Chapter 4 Preparing your tree and data for PCMs in R

Before we do any analysis in R we will generally need to clean and tidy our data. Data cleaning involves looking for errors, for example we might need to remove duplicate columns, or correct typos in species names, or make sure column headers are all unique and easy enough for us to type in R. We also often need to tidy our data. For data to be tidy:

Each variable must have its own column.
Each observation must have its own row.
Each value must have its own cell.

The R packages dplyr, tidyr are great for data cleaning and tidying. See https://r4ds.had.co.nz/tidy-data.html for more details on what tidy data is and how to do this in R. Of course you are welcome to do this in Excel or another package if you’re more comfortable with that. The important thing is that when you begin your analyses, your data are in a suitable format. Note that a detailed introduction to data manipulation in R is beyond the scope of this Primer, but if in doubt about your data, try and make it look as much like our example datasets as possible. If you can do that, these R analyses should work for you! :)

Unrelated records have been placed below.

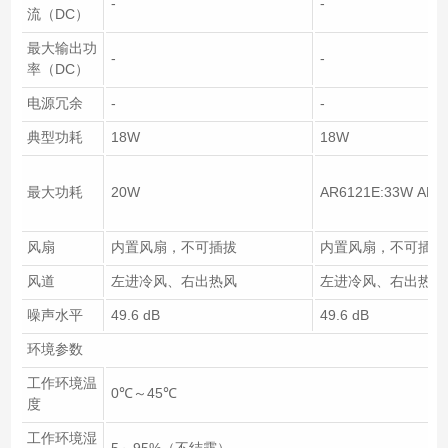
-
-
流（DC）
最大输出功
-
-
率（DC）
电源冗余
-
-
典型功耗
18W
18W
最大功耗
20W
AR6121E:33W AR6
风扇
内置风扇，不可插拔
内置风扇，不可插拔
风道
左进冷风、右出热风
左进冷风、右出热风
噪声水平
49.6 dB
49.6 dB
环境参数
工作环境温
0℃～45℃
度
工作环境湿
5～95%（不结露）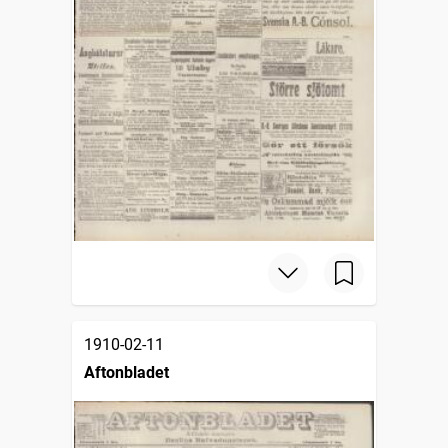
1910-02-11
Aftonbladet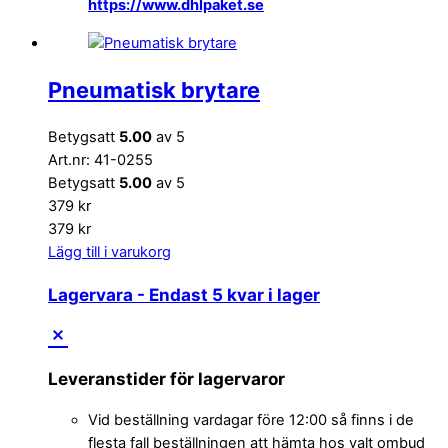
https://www.dhlpaket.se
Pneumatisk brytare
Betygsatt
5.00
av 5
Art.nr: 41-0255
Betygsatt
5.00
av 5
379
kr
379
kr
Lägg till i varukorg
Lagervara
- Endast 5 kvar i lager
Leveranstider för lagervaror
Vid beställning vardagar före 12:00 så finns i de
flesta fall beställningen att hämta hos valt ombud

In this exercise we will take an existing tree and some data and prepare them for a PCM analysis. Note that prior to this step, it is important that your data is in a tidy format, and has been thoroughly checked for errors. The exercise below only shows you how to deal with additional issues caused by using trees and then matching species data to those trees. We assume the tree and data themselves are fit for purpose.

We will be using the evolution of eye size in frogs as an example. The data and modified tree come from K. N. Thomas et al. (2020), and the original tree comes from Feng et al. (2017). I’ve removed a few species and a few variables to make things a bit more straightforward. If you want to see the full results check out K. N. Thomas et al. (2020)!

Before you start

Open the 04-Preparation.RProj file in the 04-Preparation folder to open your R Project for this exercise.

You will also need to install the following packages:

tidyverse - for reading, manipulating and plotting data
ape - functions for reading, plotting and manipulating phylogenies
geiger - to check species in the tree and data match
phytools - for force.ultrametric

4.1 Preparation

4.1.1 Load the required packages

To begin we need to load the packages we need.

# Load packages
library(ape)
library(geiger)
library(tidyverse)

4.2 Reading and checking your phylogeny in R

We already learned how to do these things in 03-Phylogenies. If you haven’t looked at that exercise I suggest you check it out before doing the steps below.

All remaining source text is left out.